Data for review =>

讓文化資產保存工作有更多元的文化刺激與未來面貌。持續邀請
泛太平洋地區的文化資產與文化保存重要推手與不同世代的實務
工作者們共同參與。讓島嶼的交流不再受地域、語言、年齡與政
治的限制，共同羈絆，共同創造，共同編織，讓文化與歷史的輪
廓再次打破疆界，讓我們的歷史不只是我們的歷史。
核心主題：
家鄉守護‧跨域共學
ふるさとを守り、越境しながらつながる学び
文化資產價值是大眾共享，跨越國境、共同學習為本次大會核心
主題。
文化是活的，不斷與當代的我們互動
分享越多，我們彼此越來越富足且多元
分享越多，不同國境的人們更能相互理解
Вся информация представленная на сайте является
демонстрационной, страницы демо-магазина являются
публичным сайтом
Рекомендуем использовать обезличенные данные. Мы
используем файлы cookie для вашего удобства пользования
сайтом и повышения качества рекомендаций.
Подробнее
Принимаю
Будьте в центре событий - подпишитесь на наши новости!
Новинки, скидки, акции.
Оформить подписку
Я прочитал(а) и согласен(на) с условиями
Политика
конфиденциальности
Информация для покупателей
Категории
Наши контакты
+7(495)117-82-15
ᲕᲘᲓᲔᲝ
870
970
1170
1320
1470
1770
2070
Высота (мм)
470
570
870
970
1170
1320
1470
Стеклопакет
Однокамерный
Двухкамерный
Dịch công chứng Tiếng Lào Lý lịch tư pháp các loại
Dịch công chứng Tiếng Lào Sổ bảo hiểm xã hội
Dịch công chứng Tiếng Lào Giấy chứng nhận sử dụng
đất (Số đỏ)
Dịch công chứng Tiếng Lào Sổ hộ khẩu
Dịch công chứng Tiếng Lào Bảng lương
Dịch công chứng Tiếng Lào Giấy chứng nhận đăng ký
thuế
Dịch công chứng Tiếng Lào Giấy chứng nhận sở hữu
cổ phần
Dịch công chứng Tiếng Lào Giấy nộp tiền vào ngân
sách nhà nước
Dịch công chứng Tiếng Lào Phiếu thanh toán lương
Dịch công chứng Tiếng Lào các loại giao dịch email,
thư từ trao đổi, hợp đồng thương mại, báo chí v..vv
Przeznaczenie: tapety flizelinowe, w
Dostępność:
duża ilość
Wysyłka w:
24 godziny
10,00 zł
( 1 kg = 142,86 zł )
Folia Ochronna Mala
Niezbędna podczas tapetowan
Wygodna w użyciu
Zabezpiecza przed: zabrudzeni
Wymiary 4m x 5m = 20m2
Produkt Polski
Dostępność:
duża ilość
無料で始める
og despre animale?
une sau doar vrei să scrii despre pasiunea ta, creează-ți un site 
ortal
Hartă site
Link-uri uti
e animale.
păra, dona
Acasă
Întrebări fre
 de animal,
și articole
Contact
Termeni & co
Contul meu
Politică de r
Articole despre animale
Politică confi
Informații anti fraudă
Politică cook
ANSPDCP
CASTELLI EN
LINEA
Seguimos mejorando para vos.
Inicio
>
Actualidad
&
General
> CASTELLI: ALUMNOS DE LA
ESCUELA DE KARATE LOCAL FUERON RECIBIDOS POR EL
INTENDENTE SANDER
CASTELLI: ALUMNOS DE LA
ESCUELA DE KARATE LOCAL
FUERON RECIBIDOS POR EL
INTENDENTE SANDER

Goal of the exercise =>
Write out the data once more, word for word.

Reply =>
讓文化資產保存工作有更多元的文化刺激與未來面貌。持續邀請
泛太平洋地區的文化資產與文化保存重要推手與不同世代的實務
工作者們共同參與。讓島嶼的交流不再受地域、語言、年齡與政
治的限制，共同羈絆，共同創造，共同編織，讓文化與歷史的輪
廓再次打破疆界，讓我們的歷史不只是我們的歷史。
核心主題：
家鄉守護‧跨域共學
ふるさとを守り、越境しながらつながる学び
文化資產價值是大眾共享，跨越國境、共同學習為本次大會核心
主題。
文化是活的，不斷與當代的我們互動
分享越多，我們彼此越來越富足且多元
分享越多，不同國境的人們更能相互理解
Вся информация представленная на сайте является
демонстрационной, страницы демо-магазина являются
публичным сайтом
Рекомендуем использовать обезличенные данные. Мы
используем файлы cookie для вашего удобства пользования
сайтом и повышения качества рекомендаций.
Подробнее
Принимаю
Будьте в центре событий - подпишитесь на наши новости!
Новинки, скидки, акции.
Оформить подписку
Я прочитал(а) и согласен(на) с условиями
Политика
конфиденциальности
Информация для покупателей
Категории
Наши контакты
+7(495)117-82-15
ᲕᲘᲓᲔᲝ
870
970
1170
1320
1470
1770
2070
Высота (мм)
470
570
870
970
1170
1320
1470
Стеклопакет
Однокамерный
Двухкамерный
Dịch công chứng Tiếng Lào Lý lịch tư pháp các loại
Dịch công chứng Tiếng Lào Sổ bảo hiểm xã hội
Dịch công chứng Tiếng Lào Giấy chứng nhận sử dụng
đất (Số đỏ)
Dịch công chứng Tiếng Lào Sổ hộ khẩu
Dịch công chứng Tiếng Lào Bảng lương
Dịch công chứng Tiếng Lào Giấy chứng nhận đăng ký
thuế
Dịch công chứng Tiếng Lào Giấy chứng nhận sở hữu
cổ phần
Dịch công chứng Tiếng Lào Giấy nộp tiền vào ngân
sách nhà nước
Dịch công chứng Tiếng Lào Phiếu thanh toán lương
Dịch công chứng Tiếng Lào các loại giao dịch email,
thư từ trao đổi, hợp đồng thương mại, báo chí v..vv
Przeznaczenie: tapety flizelinowe, w
Dostępność:
duża ilość
Wysyłka w:
24 godziny
10,00 zł
( 1 kg = 142,86 zł )
Folia Ochronna Mala
Niezbędna podczas tapetowan
Wygodna w użyciu
Zabezpiecza przed: zabrudzeni
Wymiary 4m x 5m = 20m2
Produkt Polski
Dostępność:
duża ilość
無料で始める
og despre animale?
une sau doar vrei să scrii despre pasiunea ta, creează-ți un site 
ortal
Hartă site
Link-uri uti
e animale.
păra, dona
Acasă
Întrebări fre
 de animal,
și articole
Contact
Termeni & co
Contul meu
Politică de r
Articole despre animale
Politică confi
Informații anti fraudă
Politică cook
ANSPDCP
CASTELLI EN
LINEA
Seguimos mejorando para vos.
Inicio
>
Actualidad
&
General
> CASTELLI: ALUMNOS DE LA
ESCUELA DE KARATE LOCAL FUERON RECIBIDOS POR EL
INTENDENTE SANDER
CASTELLI: ALUMNOS DE LA
ESCUELA DE KARATE LOCAL
FUERON RECIBIDOS POR EL
INTENDENTE SANDER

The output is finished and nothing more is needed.